(Records excerpted from a collection)

##############################

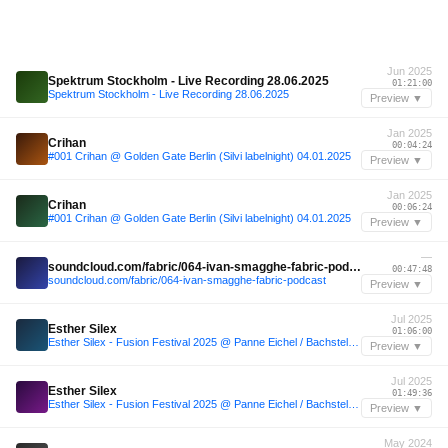
Jun 2025
Spektrum Stockholm - Live Recording 28.06.2025
01:21:00
Spektrum Stockholm - Live Recording 28.06.2025
Preview ▼
Jan 2025
Crihan
00:04:24
#001 Crihan @ Golden Gate Berlin (Silvi labelnight) 04.01.2025
Preview ▼
Jan 2025
Crihan
00:06:24
#001 Crihan @ Golden Gate Berlin (Silvi labelnight) 04.01.2025
Preview ▼
—
soundcloud.com/fabric/064-ivan-smagghe-fabric-podcast
00:47:48
soundcloud.com/fabric/064-ivan-smagghe-fabric-podcast
Preview ▼
Jul 2025
Esther Silex
01:06:00
Esther Silex - Fusion Festival 2025 @ Panne Eichel / Bachstelzen
Preview ▼
Jul 2025
Esther Silex
01:49:36
Esther Silex - Fusion Festival 2025 @ Panne Eichel / Bachstelzen
Preview ▼
May 2024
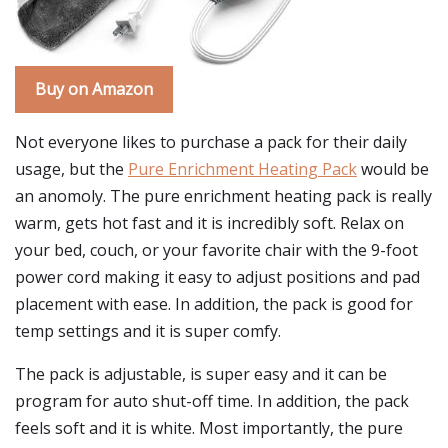
Buy on Amazon
Not everyone likes to purchase a pack for their daily
usage, but the
Pure Enrichment Heating Pack
would be
an anomoly. The pure enrichment heating pack is really
warm, gets hot fast and it is incredibly soft. Relax on
your bed, couch, or your favorite chair with the 9-foot
power cord making it easy to adjust positions and pad
placement with ease. In addition, the pack is good for
temp settings and it is super comfy.
The pack is adjustable, is super easy and it can be
program for auto shut-off time. In addition, the pack
feels soft and it is white. Most importantly, the pure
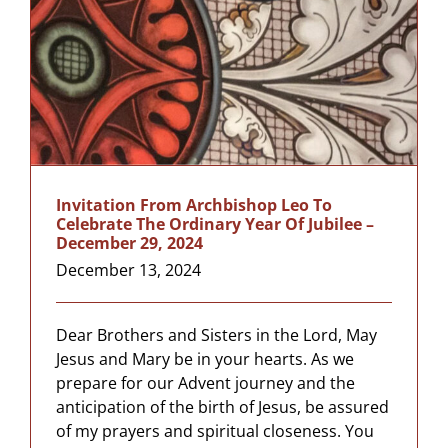
Invitation From Archbishop Leo To
Celebrate The Ordinary Year Of Jubilee –
December 29, 2024
December 13, 2024
Dear Brothers and Sisters in the Lord, May
Jesus and Mary be in your hearts. As we
prepare for our Advent journey and the
anticipation of the birth of Jesus, be assured
of my prayers and spiritual closeness. You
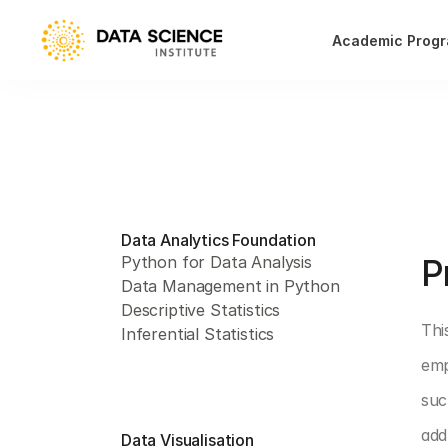
Academic Prog
Data Analytics Foundation
PAR
P
Python for Data Analysis
Data Management in Python
Descriptive Statistics
Thi
Inferential Statistics
emp
suc
add
Data Visualisation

##############################

● Your task
Reply with nothing but the number of lines in the entries that include "super".

● Response to this task
2